Exercise goal –
Quote from the first line below through the line that contains "آتش مقدس بر فراز دشت شهریار روایتگر تاریخ", both included, and leave the pictures out.

[[ Source data, beginning ]]

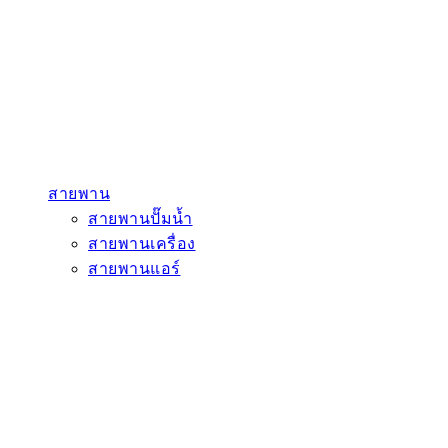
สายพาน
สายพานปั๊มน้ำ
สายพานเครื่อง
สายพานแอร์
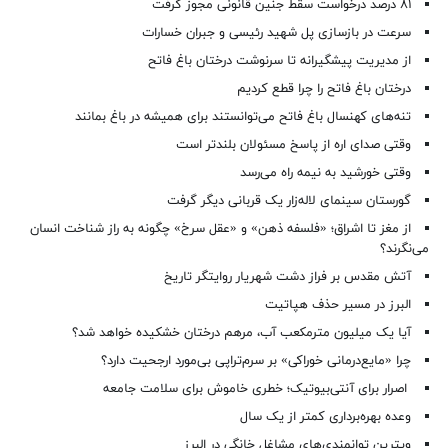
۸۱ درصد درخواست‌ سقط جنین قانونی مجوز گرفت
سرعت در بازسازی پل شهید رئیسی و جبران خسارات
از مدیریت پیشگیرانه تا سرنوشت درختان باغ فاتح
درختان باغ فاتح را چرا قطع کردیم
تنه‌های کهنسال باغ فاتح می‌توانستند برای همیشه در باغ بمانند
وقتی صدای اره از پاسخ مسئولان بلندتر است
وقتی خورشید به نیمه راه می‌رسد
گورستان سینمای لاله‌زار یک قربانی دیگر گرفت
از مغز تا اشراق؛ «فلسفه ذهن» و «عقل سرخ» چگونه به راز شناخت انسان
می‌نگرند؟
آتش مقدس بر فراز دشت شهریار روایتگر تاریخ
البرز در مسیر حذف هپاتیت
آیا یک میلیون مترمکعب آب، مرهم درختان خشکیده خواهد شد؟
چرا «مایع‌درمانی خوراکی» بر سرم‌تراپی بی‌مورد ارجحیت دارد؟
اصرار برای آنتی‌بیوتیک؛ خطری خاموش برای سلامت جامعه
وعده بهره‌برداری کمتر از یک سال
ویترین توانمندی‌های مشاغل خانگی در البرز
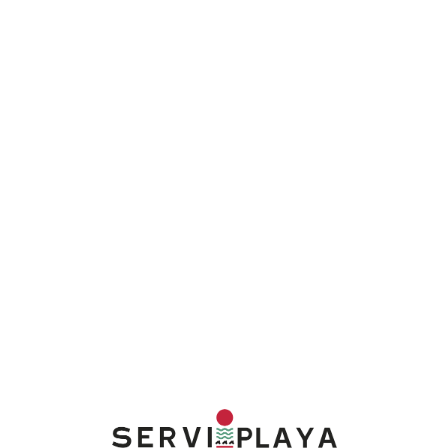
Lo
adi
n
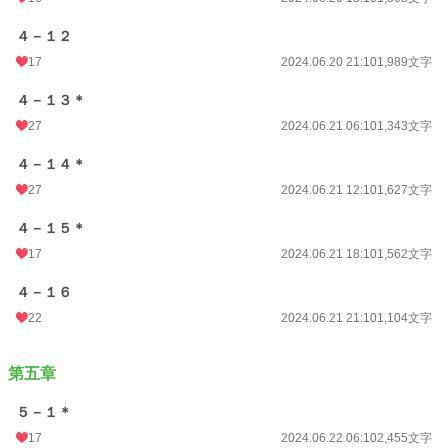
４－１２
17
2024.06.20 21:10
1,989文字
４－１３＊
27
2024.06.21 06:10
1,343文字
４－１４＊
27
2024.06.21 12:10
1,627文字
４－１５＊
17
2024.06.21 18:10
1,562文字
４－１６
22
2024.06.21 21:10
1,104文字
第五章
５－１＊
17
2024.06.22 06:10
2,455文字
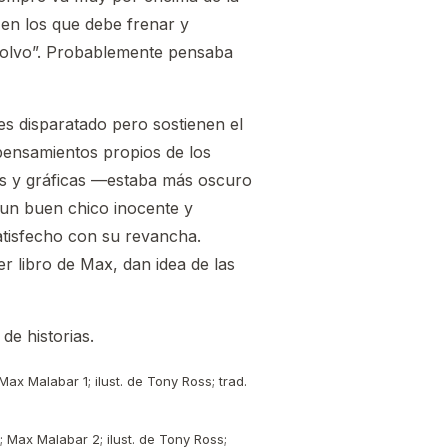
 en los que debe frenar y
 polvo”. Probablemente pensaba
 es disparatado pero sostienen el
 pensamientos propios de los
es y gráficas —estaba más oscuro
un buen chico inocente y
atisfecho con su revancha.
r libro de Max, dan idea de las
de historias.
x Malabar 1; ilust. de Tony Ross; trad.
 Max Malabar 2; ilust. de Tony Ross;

[[ Source data, end ]]

Written answer –
สายพาน
สายพานปั๊มน้ำ
สายพานเครื่อง
สายพานแอร์
۸۱ درصد درخواست‌ سقط جنین قانونی مجوز گرفت
سرعت در بازسازی پل شهید رئیسی و جبران خسارات
از مدیریت پیشگیرانه تا سرنوشت درختان باغ فاتح
درختان باغ فاتح را چرا قطع کردیم
تنه‌های کهنسال باغ فاتح می‌توانستند برای همیشه در باغ بمانند
وقتی صدای اره از پاسخ مسئولان بلندتر است
وقتی خورشید به نیمه راه می‌رسد
گورستان سینمای لاله‌زار یک قربانی دیگر گرفت
از مغز تا اشراق؛ «فلسفه ذهن» و «عقل سرخ» چگونه به راز شناخت انسان
می‌نگرند؟
آتش مقدس بر فراز دشت شهریار روایتگر تاریخ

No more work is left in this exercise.